500 Desa di Jabar Rawan Bencana Hidrometeorologi

BPBD menyebut 500 desa rawan bencana tersebut tersebar di seluruh wilayah Jabar.

ANTARA FOTO
Warga mengamati kondisi pascabanjir bandang yang melanda Kampung Gunung Mas, Tugu Selatan, Cisarua, Kabupaten Bogor, Jawa Barat, Selasa (19/1/2021). Ilustrasi
Rep: Arie Lukihardianti Red: Yudha Manggala P Putra

REPUBLIKA.CO.ID, BANDUNG -- Badan Penanggulangan Bencana Daerah Provinsi Jawa Barat mencatat, ada 500 desa masuk kawasan berpotensi atau rawan mengalami bencana hidrometeorologi. Ratusan desa itu tersebar di hampir di seluruh wilayah kabupaten/kota di Jabar.

Bencana hidrometeorologi adalah dampak yang dipicu kondisi cuaca dan iklim tertentu seperti peningkatan dan kekurangan curah hujan, suhu dan cuaca ekstrem, termasuk hujan lebat disertai angin kencang dan lain sebagainya. Bencana dapat berupa banjir atau longsor.

"Hampir di seluruh kota/kabupaten, tapi yang paling banyak di Garut, Tasikmalaya, Sukabumi, Bogor karena disesuaikan dengan jumlah wilayah kecamatan dan desanya, paling banyak di sana," ujar Kepala Pelaksana Harian BPBD Jabar Dani Ramdani, Kamis (4/2).

Untuk bagian timur, kata dia, ada di Kabupaten Cirebon, Kuningan, Majalengka, dan Indramayu. Sedangkan bagian utara ada di Subang, Karawang, dan Bekasi.

"Ya, yang kategori desa dengan potensi tinggi bencana itu dari 5.000 desa di Jabar, ada 500-an (desa)," kata Dani.

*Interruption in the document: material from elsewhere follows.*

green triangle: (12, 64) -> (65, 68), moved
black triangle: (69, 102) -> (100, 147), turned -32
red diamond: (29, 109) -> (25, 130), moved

Untuk mengantisipasi dampak bencana tersebut, kata dia, BPBD Jabar pun bergerak membangun desa tangguh bencana. Hingga akhir Januari, sedikitnya 250 desa telah dibekali konsep dan peralatan untuk menghadapi bencana.

"Kita bangun baru 250-an, setengahnya. Kita buat percepatan untuk 250 desa yang lain dengan program fast track, kalau standar Destana BNPB itu ada 16 indikator," katanya.

Untuk kondisi saat ini, kata dia, minimal tiga indikator dahulu terpenuhi. Yakni, ada Satgas, ada peralatan yang stand by, dan anggaran yang tersedia. Selain itu ada indikator keempat yakni pelatihan bagi masyarakat paling tidak tokoh dan relawan pemuda.

"Indikator lainnya harus membuat peta rawan bencana di level desa, harus membuat jalur evakuasi dan rambu evakuasi, harus membuat tempat evakuasi, kalau selengkap itu. Sekarang tiga indikator (satgas, peralatan, dan anggaran). Kalau ada anggaran apapun bisa dilakukan, nah anggaran bencana itu yang biasanya tidak tersedia, makanya beberapa bupati membuat Perbup, terkait anggaran untuk bencana dalam APBDes," papar Dani.

Dani mengatakan, mitigasi sederhana bisa dilakukan di tingkat desa. Salah satunya dengan memeriksa saluran air untuk memastikan tak ada yang tersumbat atau memeriksa tebing-tebing apakah ada keretakan yang berpotensi longsor.

Dani menjelaskan, umumnya ada periode golden time untuk meminimalisasi terjadinya korban jiwa saat bencana terjadi. Periode yang dimaksud ialah nol sampai tiga puluh menit terjadinya bencana.

"34 persen faktor keselamatan dari bencana bersumber dari kesiapsiagaan individu yang dibentuk oleh pengetahuan dan kemampuan yang bersangkutan dalam melakukan evakuasi," katanya.

Faktor lainnya, kata dia, diberikan oleh pertolongan orang-orang terdekat. Yakni anggota keluarga yang memiliki kemampuan dan rencana penyelamatan diri yang biasanya dibekali melalui pelatihan.Faktor ini menyumbang 31 persen. Lalu 17 persen lain dari pertolongan komunitas baik RT, RW, atau lingkungan setempat.

"Peran BPBD, Tim SAR dan petugas lainnya hanya menyumbang 1,8 persen saja, karena pada saat golden time mereka tidak berada persis di tempat bencana," katanya.

Oleh karena itu, kata dia, kesiapsiagaan individu, keluarga, dan komunitas mutlak diperlukan dalam membangun masyarakat yang berbudaya tangguh bencana.